«Ah ! que je suis content d'entendre ça ! ", s'est exclamé André Belisle quand on lui a demandé de commenter la place de la moto comme pièce du casse-tête de la mobilité urbaine.

C'est que le président de l'Association québécoise de lutte contre la pollution atmosphérique, reconnue pour ses positions environnementales bien tranchées, a passé l'été sur sa Harley-Davidson Sportster 1200, pour le plaisir, mais aussi parce qu'elle est plus économique que son hybride Toyota Prius 2006.

«Mon travail m'appelle à voyager beaucoup avec ma Prius et je me suis demandé ce que je pouvais faire pour améliorer mon bilan énergétique, nous a expliqué M. Belisle.
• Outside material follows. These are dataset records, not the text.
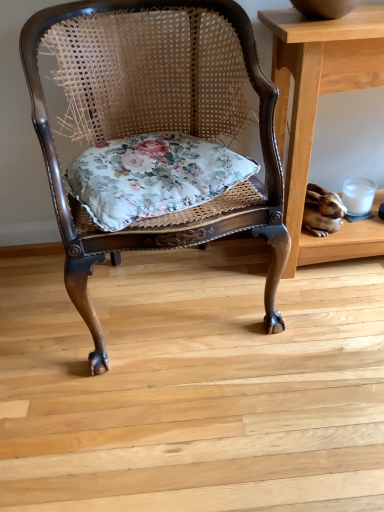 Question: Does light brown wooden table at right have a greater height compared to rattan chair with floral cushion at center?

Choices:
 (A) no
 (B) yes

Answer: (A)

Question: From the image's perspective, is light brown wooden table at right located above rattan chair with floral cushion at center?

Choices:
 (A) no
 (B) yes

Answer: (B)

Question: Can you confirm if light brown wooden table at right is positioned to the left of rattan chair with floral cushion at center?

Choices:
 (A) yes
 (B) no

Answer: (B)

Question: Is light brown wooden table at right positioned beyond the bounds of rattan chair with floral cushion at center?

Choices:
 (A) no
 (B) yes

Answer: (B)

Question: Considering the relative sizes of light brown wooden table at right and rattan chair with floral cushion at center in the image provided, is light brown wooden table at right smaller than rattan chair with floral cushion at center?

Choices:
 (A) no
 (B) yes

Answer: (B)

Question: Does point (195, 33) appear closer or farther from the camera than point (231, 166)?

Choices:
 (A) closer
 (B) farther

Answer: (B)

Question: From the image's perspective, is rattan chair with floral cushion at center positioned above or below floral fabric cushion at center?

Choices:
 (A) above
 (B) below

Answer: (B)

Question: From a real-world perspective, is rattan chair with floral cushion at center above or below floral fabric cushion at center?

Choices:
 (A) above
 (B) below

Answer: (B)

Question: From their relative heights in the image, would you say rattan chair with floral cushion at center is taller or shorter than floral fabric cushion at center?

Choices:
 (A) short
 (B) tall

Answer: (B)

Question: Considering the positions of floral fabric cushion at center and rattan chair with floral cushion at center in the image, is floral fabric cushion at center taller or shorter than rattan chair with floral cushion at center?

Choices:
 (A) short
 (B) tall

Answer: (A)

Question: Based on their sizes in the image, would you say floral fabric cushion at center is bigger or smaller than rattan chair with floral cushion at center?

Choices:
 (A) small
 (B) big

Answer: (A)

Question: Considering the relative positions of floral fabric cushion at center and rattan chair with floral cushion at center in the image provided, is floral fabric cushion at center to the left or to the right of rattan chair with floral cushion at center?

Choices:
 (A) left
 (B) right

Answer: (B)

Question: Choose the correct answer: Is floral fabric cushion at center inside rattan chair with floral cushion at center or outside it?

Choices:
 (A) inside
 (B) outside

Answer: (A)

Question: Considering the positions of point (326, 36) and point (157, 190), is point (326, 36) closer or farther from the camera than point (157, 190)?

Choices:
 (A) farther
 (B) closer

Answer: (B)

Question: Looking at their shapes, would you say light brown wooden table at right is wider or thinner than floral fabric cushion at center?

Choices:
 (A) wide
 (B) thin

Answer: (B) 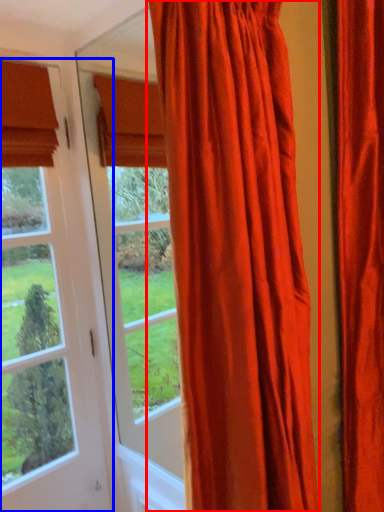 Question: Which point is further to the camera, curtain (highlighted by a red box) or window (highlighted by a blue box)?

Choices:
 (A) curtain
 (B) window

Answer: (B) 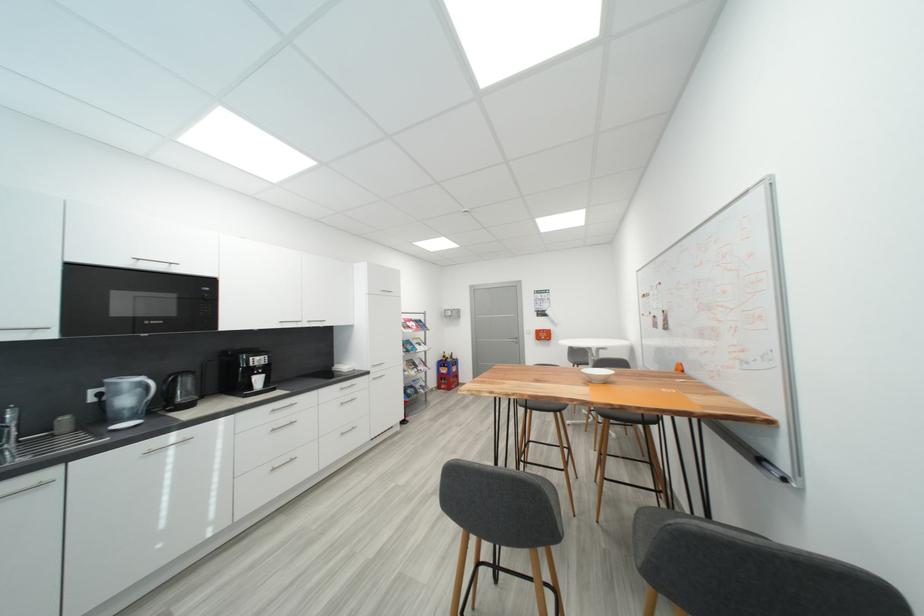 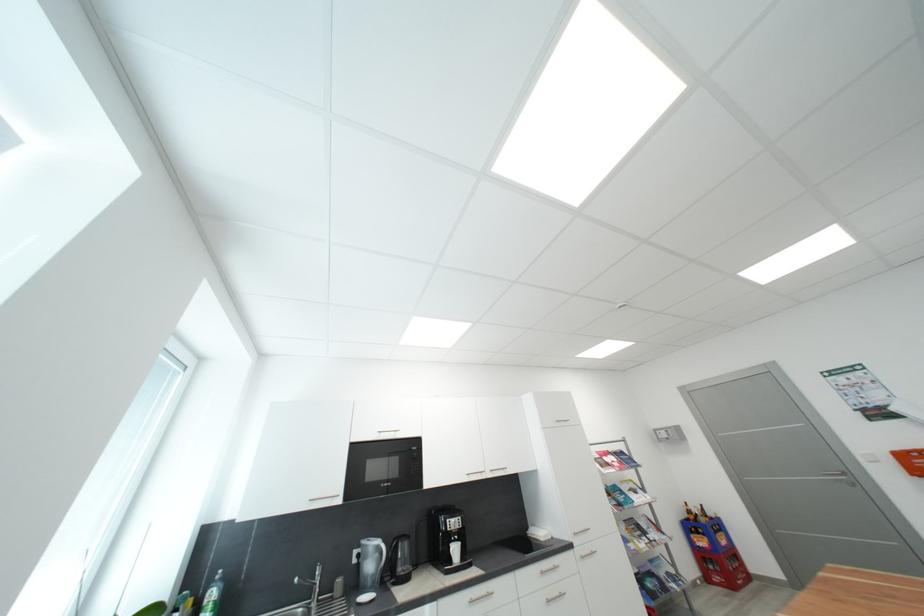 The point at (x=148, y=403) is marked in the first image. Where is the corresponding point in the second image?

(383, 570) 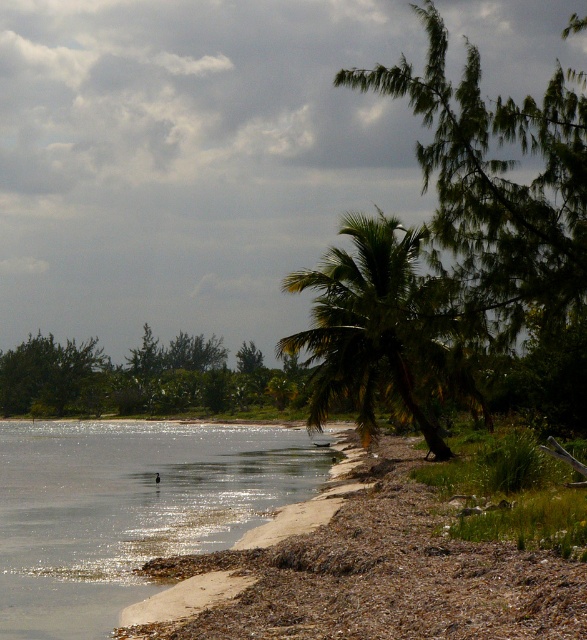 Question: Which object is farther from the camera taking this photo?

Choices:
 (A) green leafy tree at center
 (B) green leafy palm tree at center
 (C) clear water at lower left

Answer: (A)

Question: Can you confirm if green leafy palm tree at center is positioned below green leafy tree at center?

Choices:
 (A) no
 (B) yes

Answer: (A)

Question: Which point is closer to the camera?

Choices:
 (A) green leafy palm tree at center
 (B) clear water at lower left
 (C) green leafy tree at center

Answer: (A)

Question: Is clear water at lower left positioned before green leafy palm tree at center?

Choices:
 (A) no
 (B) yes

Answer: (A)

Question: Is green leafy palm tree at center below green leafy tree at center?

Choices:
 (A) no
 (B) yes

Answer: (A)

Question: Estimate the real-world distances between objects in this image. Which object is closer to the green leafy palm tree at center?

Choices:
 (A) clear water at lower left
 (B) green leafy tree at center

Answer: (A) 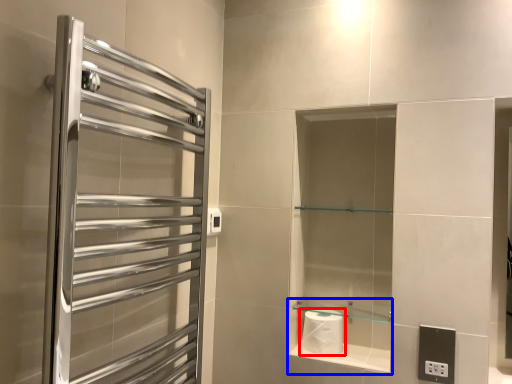 Question: Which object is closer to the camera taking this photo, toilet paper (highlighted by a red box) or cabinet (highlighted by a blue box)?

Choices:
 (A) toilet paper
 (B) cabinet

Answer: (B) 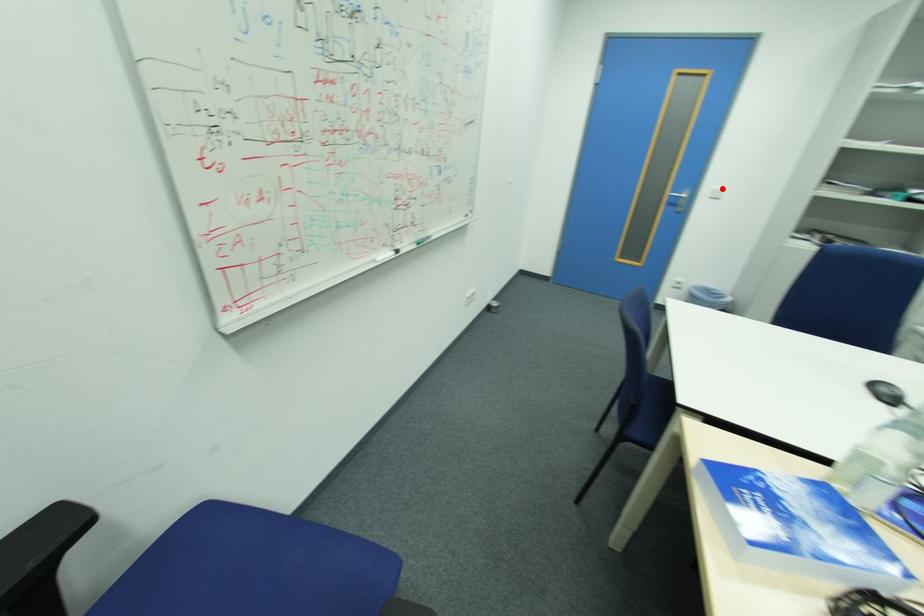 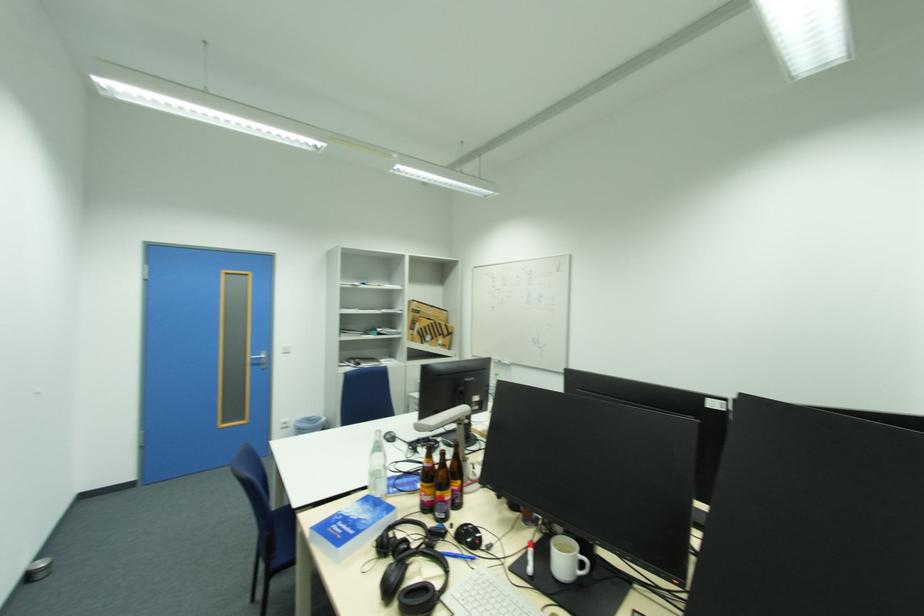 Find the pixel in the second image that matches the highlighted location in the first image.

(289, 347) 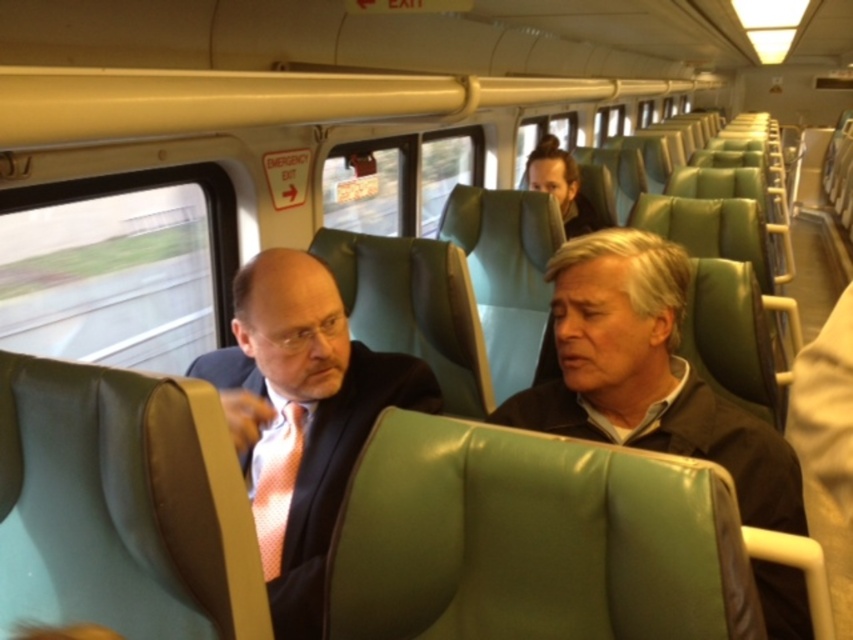 Question: Which point appears closest to the camera in this image?

Choices:
 (A) (532, 156)
 (B) (294, 438)
 (C) (566, 365)
 (D) (396, 365)

Answer: (C)

Question: Which point is farther to the camera?

Choices:
 (A) matte black suit at center
 (B) matte brown jacket at center
 (C) dark brown leather jacket at upper center
 (D) pink dotted tie at center

Answer: (C)

Question: Does matte brown jacket at center appear on the left side of pink dotted tie at center?

Choices:
 (A) no
 (B) yes

Answer: (A)

Question: Which object is the closest to the matte brown jacket at center?

Choices:
 (A) matte black suit at center
 (B) dark brown leather jacket at upper center
 (C) pink dotted tie at center

Answer: (A)

Question: Does matte brown jacket at center have a smaller size compared to matte black suit at center?

Choices:
 (A) no
 (B) yes

Answer: (B)

Question: Can you confirm if matte brown jacket at center is positioned below pink dotted tie at center?

Choices:
 (A) yes
 (B) no

Answer: (B) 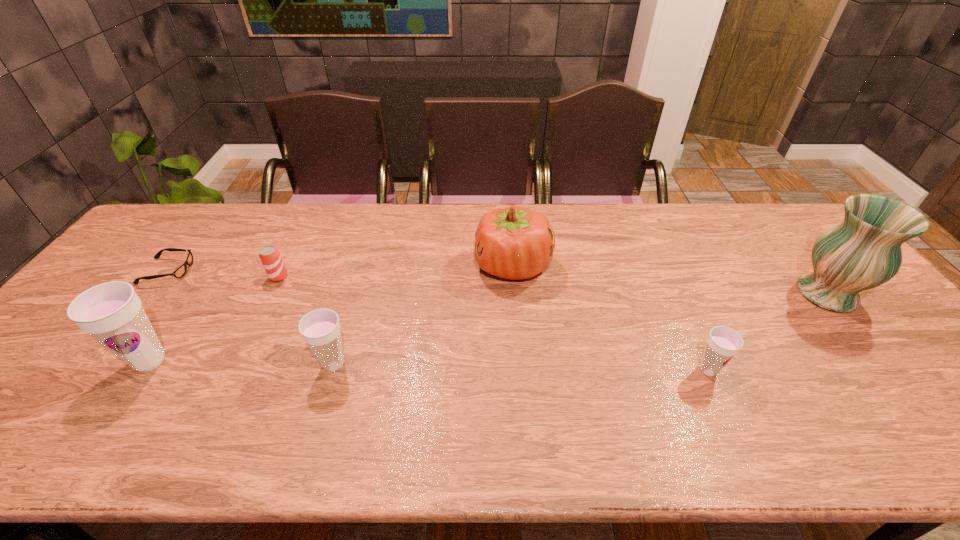 The height and width of the screenshot is (540, 960). In order to click on the tallest cup in this screenshot , I will do `click(112, 313)`.

At what (x,y) coordinates should I click in order to perform the action: click on the fourth object from left to right. Please return your answer as a coordinate pair (x, y). Image resolution: width=960 pixels, height=540 pixels. Looking at the image, I should click on (320, 328).

What are the coordinates of `the second shortest cup` in the screenshot? It's located at (320, 328).

At what (x,y) coordinates should I click in order to perform the action: click on the fifth tallest object. Please return your answer as a coordinate pair (x, y). The height and width of the screenshot is (540, 960). Looking at the image, I should click on (723, 343).

You are a GUI agent. You are given a task and a screenshot of the screen. Output one action in this format:
    pyautogui.click(x=<x>, y=<y>)
    Task: Click on the rightmost cup
    
    Given the screenshot: What is the action you would take?
    pyautogui.click(x=723, y=343)

Where is `vase`? The width and height of the screenshot is (960, 540). vase is located at coordinates click(863, 252).

You are a GUI agent. You are given a task and a screenshot of the screen. Output one action in this format:
    pyautogui.click(x=<x>, y=<y>)
    Task: Click on the rightmost object
    
    Given the screenshot: What is the action you would take?
    pyautogui.click(x=863, y=252)

Find the location of a particular element. The width and height of the screenshot is (960, 540). pumpkin is located at coordinates (515, 243).

Identify the location of the shortest object. Image resolution: width=960 pixels, height=540 pixels. (179, 272).

Identify the location of beer can. (270, 257). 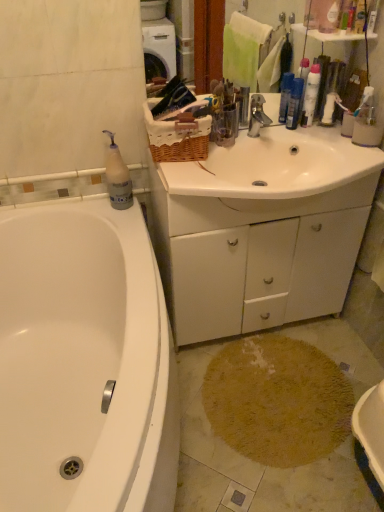 Question: Is white glossy sink at center turned away from white matte cabinet at center?

Choices:
 (A) no
 (B) yes

Answer: (B)

Question: Is white glossy sink at center wider than white matte cabinet at center?

Choices:
 (A) no
 (B) yes

Answer: (B)

Question: From a real-world perspective, is white glossy sink at center positioned under white matte cabinet at center based on gravity?

Choices:
 (A) yes
 (B) no

Answer: (B)

Question: Is white glossy sink at center in front of white matte cabinet at center?

Choices:
 (A) yes
 (B) no

Answer: (A)

Question: Does white glossy sink at center have a larger size compared to white matte cabinet at center?

Choices:
 (A) no
 (B) yes

Answer: (A)

Question: From a real-world perspective, relative to metallic silver faucet at center, is translucent plastic bottle at upper left, arranged as the second cleaning product when viewed from the top, vertically above or below?

Choices:
 (A) below
 (B) above

Answer: (A)

Question: Considering the positions of translucent plastic bottle at upper left, marked as the 2th cleaning product in a right-to-left arrangement, and metallic silver faucet at center in the image, is translucent plastic bottle at upper left, marked as the 2th cleaning product in a right-to-left arrangement, bigger or smaller than metallic silver faucet at center?

Choices:
 (A) small
 (B) big

Answer: (B)

Question: Looking at their shapes, would you say translucent plastic bottle at upper left, marked as the 2th cleaning product in a right-to-left arrangement, is wider or thinner than metallic silver faucet at center?

Choices:
 (A) thin
 (B) wide

Answer: (A)

Question: From the image's perspective, relative to metallic silver faucet at center, is translucent plastic bottle at upper left, the first cleaning product from the left, above or below?

Choices:
 (A) below
 (B) above

Answer: (A)

Question: Considering the positions of white matte cabinet at center and white glossy sink at center in the image, is white matte cabinet at center wider or thinner than white glossy sink at center?

Choices:
 (A) wide
 (B) thin

Answer: (B)

Question: Is white matte cabinet at center bigger or smaller than white glossy sink at center?

Choices:
 (A) small
 (B) big

Answer: (B)

Question: In terms of height, does white matte cabinet at center look taller or shorter compared to white glossy sink at center?

Choices:
 (A) tall
 (B) short

Answer: (A)

Question: Considering the positions of point (326, 161) and point (286, 134), is point (326, 161) closer or farther from the camera than point (286, 134)?

Choices:
 (A) farther
 (B) closer

Answer: (B)

Question: From the image's perspective, relative to white matte cabinet at center, is beige shaggy rug at lower center above or below?

Choices:
 (A) above
 (B) below

Answer: (B)

Question: From their relative heights in the image, would you say beige shaggy rug at lower center is taller or shorter than white matte cabinet at center?

Choices:
 (A) short
 (B) tall

Answer: (A) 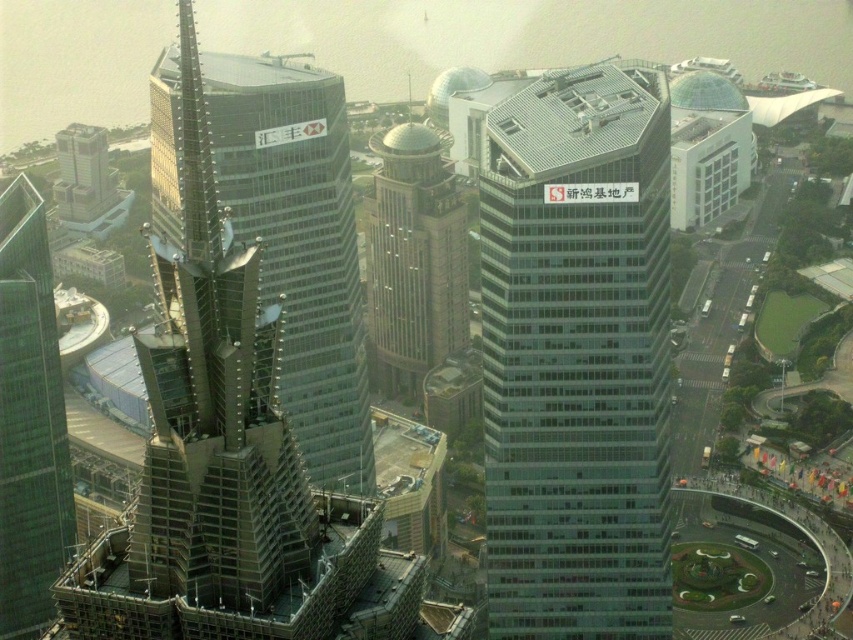 Question: Which point is farther to the camera?

Choices:
 (A) (36, 285)
 (B) (312, 109)
 (C) (409, 196)

Answer: (C)

Question: Does transparent glass building at center lie behind gold textured dome at center?

Choices:
 (A) no
 (B) yes

Answer: (A)

Question: Estimate the real-world distances between objects in this image. Which object is closer to the transparent glass skyscraper at center?

Choices:
 (A) gold textured dome at center
 (B) green glass skyscraper at left

Answer: (A)

Question: Which object appears farthest from the camera in this image?

Choices:
 (A) gold textured dome at center
 (B) glassy steel skyscraper at left
 (C) green glass skyscraper at left
 (D) transparent glass building at center

Answer: (A)

Question: Where is green glass skyscraper at left located in relation to gold textured dome at center in the image?

Choices:
 (A) below
 (B) above

Answer: (A)

Question: Is transparent glass building at center thinner than gold textured dome at center?

Choices:
 (A) no
 (B) yes

Answer: (A) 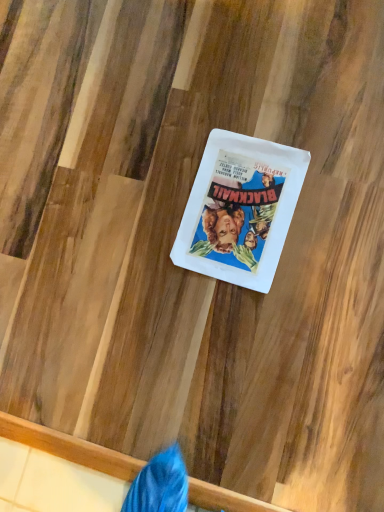 The width and height of the screenshot is (384, 512). Find the location of `free area behind white paper at center`. free area behind white paper at center is located at coordinates (165, 131). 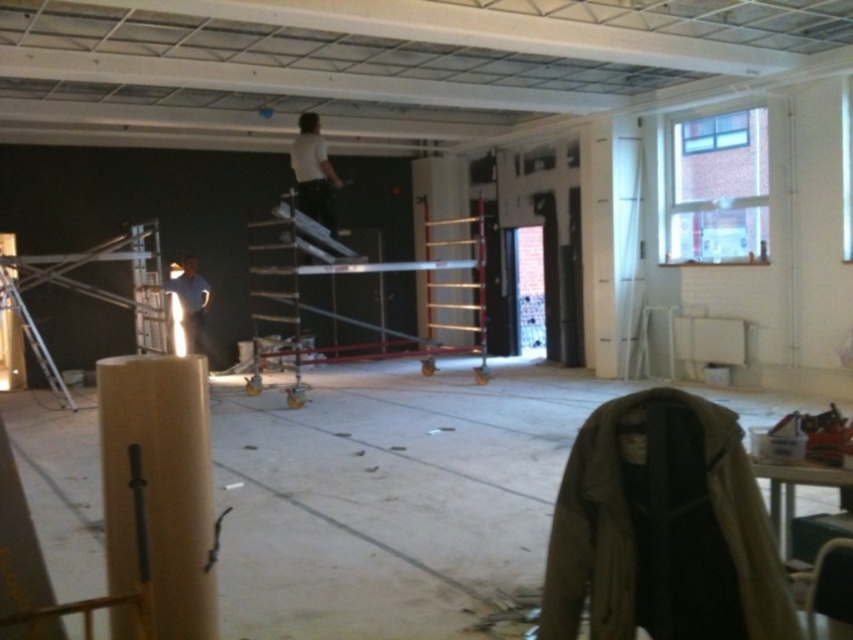 Question: Among these points, which one is nearest to the camera?

Choices:
 (A) (195, 356)
 (B) (302, 136)
 (C) (480, 374)
 (D) (194, 275)

Answer: (A)

Question: Among these points, which one is nearest to the camera?

Choices:
 (A) (120, 396)
 (B) (454, 236)

Answer: (A)

Question: Where is brown cardboard pillar at lower left located in relation to blue shirt at lower left in the image?

Choices:
 (A) left
 (B) right

Answer: (B)

Question: Does brown cardboard pillar at lower left have a larger size compared to white matte shirt at upper center?

Choices:
 (A) yes
 (B) no

Answer: (B)

Question: Is brown cardboard pillar at lower left smaller than wooden ladder at center?

Choices:
 (A) yes
 (B) no

Answer: (A)

Question: Among these objects, which one is farthest from the camera?

Choices:
 (A) wooden ladder at center
 (B) blue shirt at lower left
 (C) brown cardboard pillar at lower left
 (D) white matte shirt at upper center

Answer: (A) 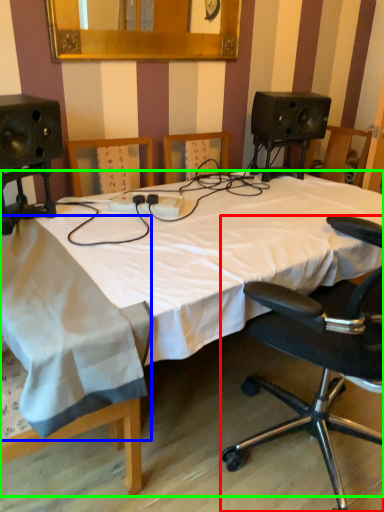 Question: Based on their relative distances, which object is nearer to chair (highlighted by a red box)? Choose from sheet (highlighted by a blue box) and bed (highlighted by a green box).

Choices:
 (A) sheet
 (B) bed

Answer: (B)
C'est pourquoi j'ai pensé à la moto ; c'est beaucoup plus maniable dans la circulation dense, c'est plus vif, ça prend moins de place et c'est facile à stationner. Avant de devenir pépère, je me suis donc dit que j'allais renouer avec le plaisir de rouler à moto ", a souligné l'écologiste de 60 ans.

André Belisle reconnaît que les motocyclistes sont plus vulnérables que les automobilistes en cas d'accident. Mais on a, selon lui, diabolisé la moto à un point tel qu'il a l'impression que le système voudrait la voir disparaître.

«Il y a toutes sortes d'entraves qui nuisent à l'achat d'une moto, a-t-il soutenu. Sur le plan des assurances et de l'immatriculation, on pourrait donner un peu d'oxygène aux motocyclistes de façon à favoriser les bienfaits de la moto. Quand on fait le choix calculé et réfléchi d'acheter une moto, ça permet de réduire de beaucoup les impacts environnementaux. »

Une position que partage Ottavio Galella, ingénieur expert en circulation, en transport et en planification chez Consultants TRAFIX. " Tous les modes de transport alternatifs doivent être considérés, a-t-il soutenu. Déjà, le Québec fait piètre figure en matière de covoiturage ; aucune politique sérieuse n'est en place, on ne l'envisage toujours pas comme option pouvant être privilégiée. Pourtant, un pourcentage important de travailleurs fait déjà du covoiturage, mais aucun privilège n'a été envisagé pour eux.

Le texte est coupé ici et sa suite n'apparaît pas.